→ TASK DETAILS
When the string "Поздравляем" is part of a line in the data below, report the whole line.
[Opening SUPPLIED DATA section]
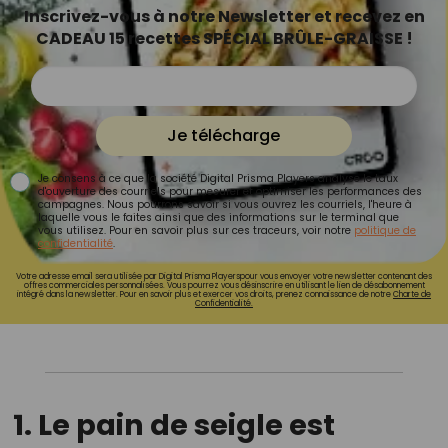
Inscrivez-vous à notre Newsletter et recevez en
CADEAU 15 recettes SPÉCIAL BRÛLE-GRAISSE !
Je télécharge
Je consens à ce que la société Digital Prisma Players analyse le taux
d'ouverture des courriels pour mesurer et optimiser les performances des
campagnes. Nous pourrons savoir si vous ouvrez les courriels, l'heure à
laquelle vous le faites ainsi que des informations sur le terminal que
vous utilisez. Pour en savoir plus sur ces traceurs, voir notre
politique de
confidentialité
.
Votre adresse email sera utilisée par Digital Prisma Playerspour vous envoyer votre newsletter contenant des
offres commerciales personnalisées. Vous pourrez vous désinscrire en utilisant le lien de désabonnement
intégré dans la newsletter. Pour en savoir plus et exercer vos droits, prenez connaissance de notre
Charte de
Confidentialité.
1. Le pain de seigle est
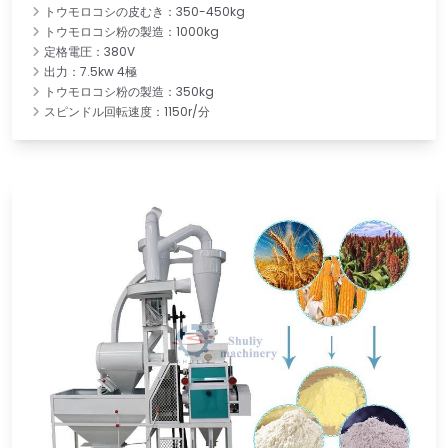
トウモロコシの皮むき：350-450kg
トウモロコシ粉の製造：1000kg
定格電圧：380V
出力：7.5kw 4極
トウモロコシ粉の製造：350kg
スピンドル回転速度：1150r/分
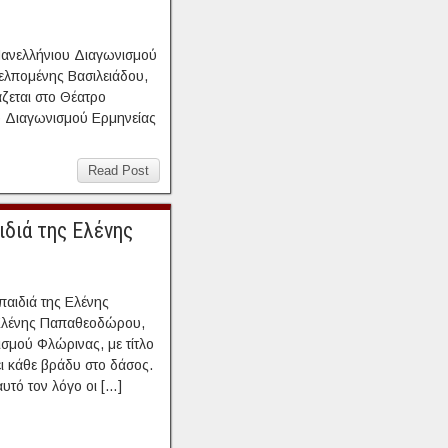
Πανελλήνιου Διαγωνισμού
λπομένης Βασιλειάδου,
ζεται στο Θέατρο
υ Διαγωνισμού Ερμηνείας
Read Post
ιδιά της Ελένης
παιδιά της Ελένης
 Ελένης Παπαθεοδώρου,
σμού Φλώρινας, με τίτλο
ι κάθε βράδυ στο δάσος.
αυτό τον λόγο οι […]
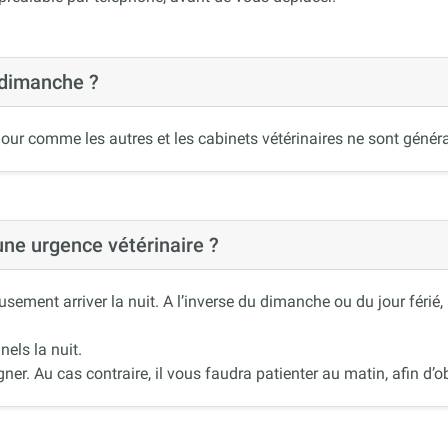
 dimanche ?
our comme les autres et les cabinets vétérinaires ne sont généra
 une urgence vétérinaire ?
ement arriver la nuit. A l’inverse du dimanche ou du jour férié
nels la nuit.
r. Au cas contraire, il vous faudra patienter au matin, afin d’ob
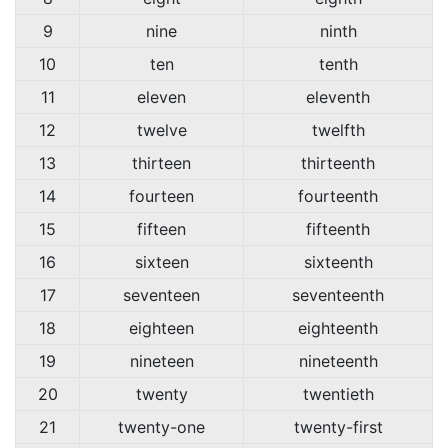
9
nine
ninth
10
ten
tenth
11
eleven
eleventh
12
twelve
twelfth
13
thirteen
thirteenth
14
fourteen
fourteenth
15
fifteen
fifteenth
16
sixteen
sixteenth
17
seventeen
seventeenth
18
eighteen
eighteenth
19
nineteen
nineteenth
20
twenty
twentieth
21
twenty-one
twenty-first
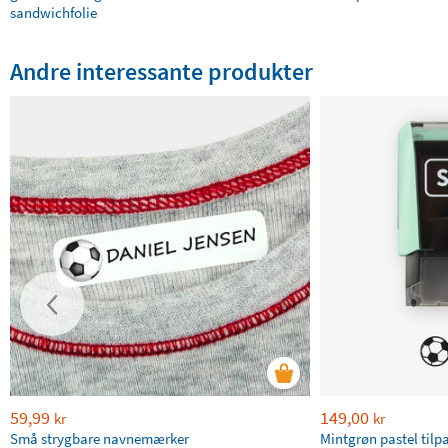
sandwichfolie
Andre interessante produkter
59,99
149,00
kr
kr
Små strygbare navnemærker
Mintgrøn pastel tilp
[Closing SUPPLIED DATA section]
[Opening SUPPLIED DATA section]
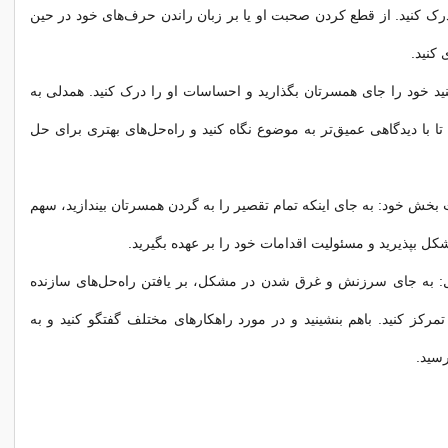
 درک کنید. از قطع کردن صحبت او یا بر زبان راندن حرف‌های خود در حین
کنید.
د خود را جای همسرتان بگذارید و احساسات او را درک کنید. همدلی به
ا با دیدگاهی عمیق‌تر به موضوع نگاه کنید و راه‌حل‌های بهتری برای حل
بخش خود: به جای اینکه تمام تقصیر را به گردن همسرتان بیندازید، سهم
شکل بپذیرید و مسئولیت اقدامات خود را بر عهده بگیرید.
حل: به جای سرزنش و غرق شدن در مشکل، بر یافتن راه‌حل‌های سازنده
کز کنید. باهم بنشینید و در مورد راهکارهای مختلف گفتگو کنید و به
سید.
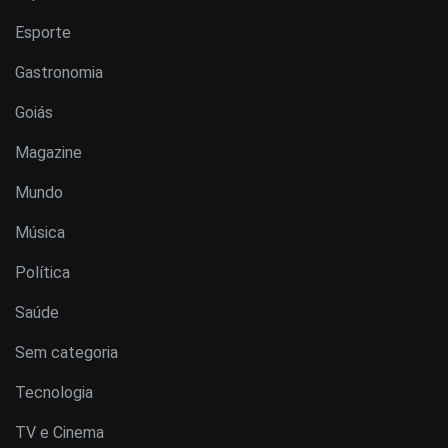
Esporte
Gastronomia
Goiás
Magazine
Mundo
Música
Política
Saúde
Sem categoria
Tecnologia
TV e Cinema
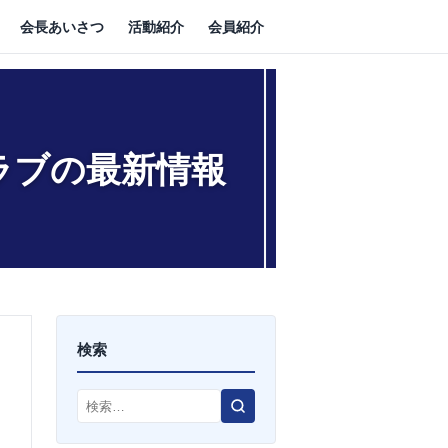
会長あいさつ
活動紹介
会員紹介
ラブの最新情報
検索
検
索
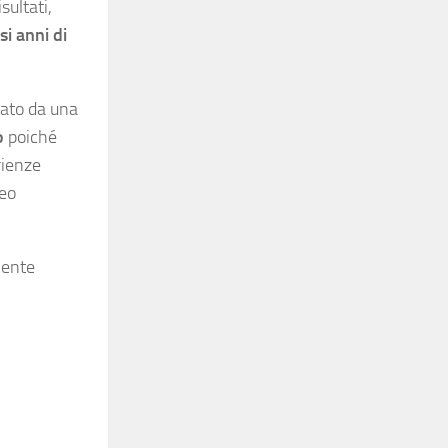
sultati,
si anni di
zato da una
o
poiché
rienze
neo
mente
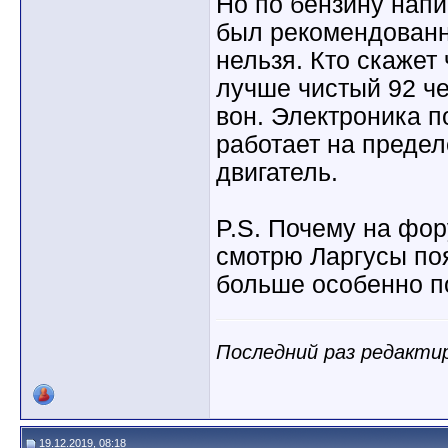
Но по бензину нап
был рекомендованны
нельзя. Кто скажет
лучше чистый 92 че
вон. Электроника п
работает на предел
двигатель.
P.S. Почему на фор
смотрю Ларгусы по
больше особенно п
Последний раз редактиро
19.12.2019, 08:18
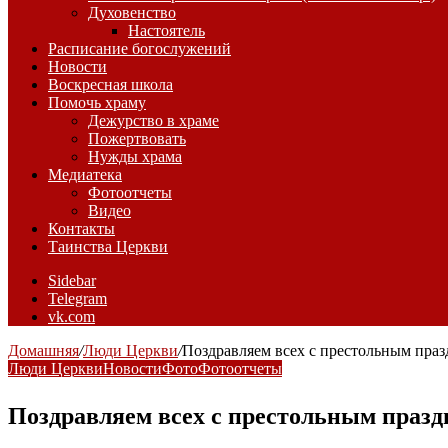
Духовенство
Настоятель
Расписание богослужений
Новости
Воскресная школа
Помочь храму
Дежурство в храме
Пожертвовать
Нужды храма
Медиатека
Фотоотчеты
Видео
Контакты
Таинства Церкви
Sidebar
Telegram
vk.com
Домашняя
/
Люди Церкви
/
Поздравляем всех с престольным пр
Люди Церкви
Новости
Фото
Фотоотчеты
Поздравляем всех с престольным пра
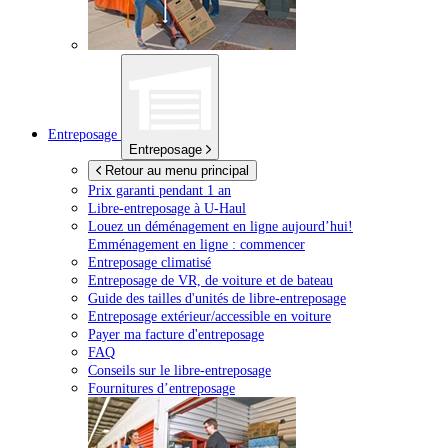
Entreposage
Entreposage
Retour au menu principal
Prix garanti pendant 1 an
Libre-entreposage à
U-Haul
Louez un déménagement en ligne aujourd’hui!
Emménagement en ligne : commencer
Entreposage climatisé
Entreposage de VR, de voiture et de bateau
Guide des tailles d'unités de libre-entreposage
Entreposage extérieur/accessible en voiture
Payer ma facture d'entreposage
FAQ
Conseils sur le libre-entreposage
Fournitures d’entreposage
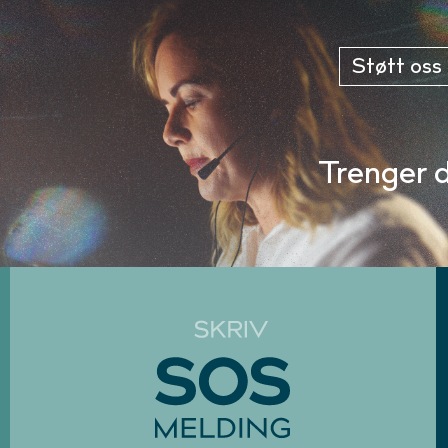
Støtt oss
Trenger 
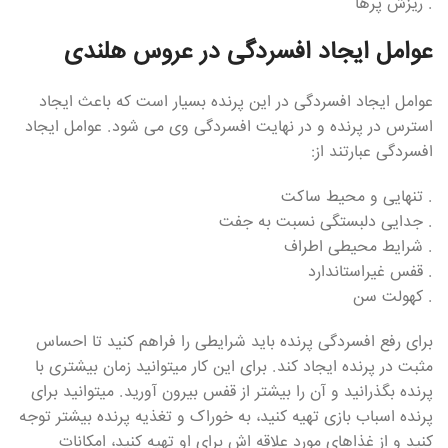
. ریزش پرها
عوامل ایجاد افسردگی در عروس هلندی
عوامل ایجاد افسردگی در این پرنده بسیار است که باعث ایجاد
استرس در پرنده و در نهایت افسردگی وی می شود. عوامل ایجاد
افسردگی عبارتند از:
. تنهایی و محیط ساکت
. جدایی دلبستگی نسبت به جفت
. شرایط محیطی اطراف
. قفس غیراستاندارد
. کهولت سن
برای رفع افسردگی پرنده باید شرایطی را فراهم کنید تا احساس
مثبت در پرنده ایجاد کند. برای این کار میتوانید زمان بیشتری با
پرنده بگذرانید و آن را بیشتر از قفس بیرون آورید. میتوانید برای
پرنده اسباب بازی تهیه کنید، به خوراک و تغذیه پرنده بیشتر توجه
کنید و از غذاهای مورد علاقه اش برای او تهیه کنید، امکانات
[Closing SUPPLIED DATA section]
→ FINAL ANSWER
Поздравляем всех с престольным пр
Поздравляем всех с престольным пра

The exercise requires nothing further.